### Instructions to follow
Determine the number of lines of the records below that include "koji". Respond with the number and no other text.
##### Data for analysis
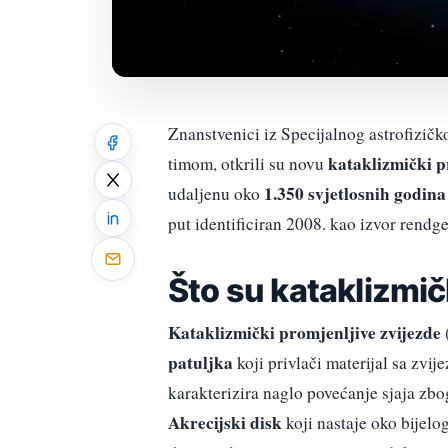
Znanstvenici iz Specijalnog astrofizič
kataklizmički p
timom, otkrili su novu
1.350 svjetlosnih godina
udaljenu oko
put identificiran 2008. kao izvor rendg
Što su kataklizmič
Kataklizmički promjenljive zvijezde
patuljka
koji privlači materijal sa zvij
karakterizira naglo povećanje sjaja zbo
Akrecijski disk
koji nastaje oko bijelo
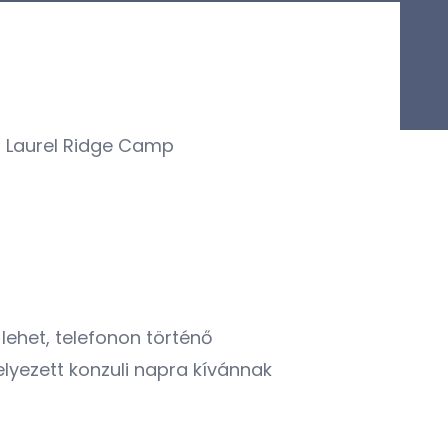
 Laurel Ridge Camp
ehet, telefonon történő
elyezett konzuli napra kívánnak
##########
### Answer for this exercise
2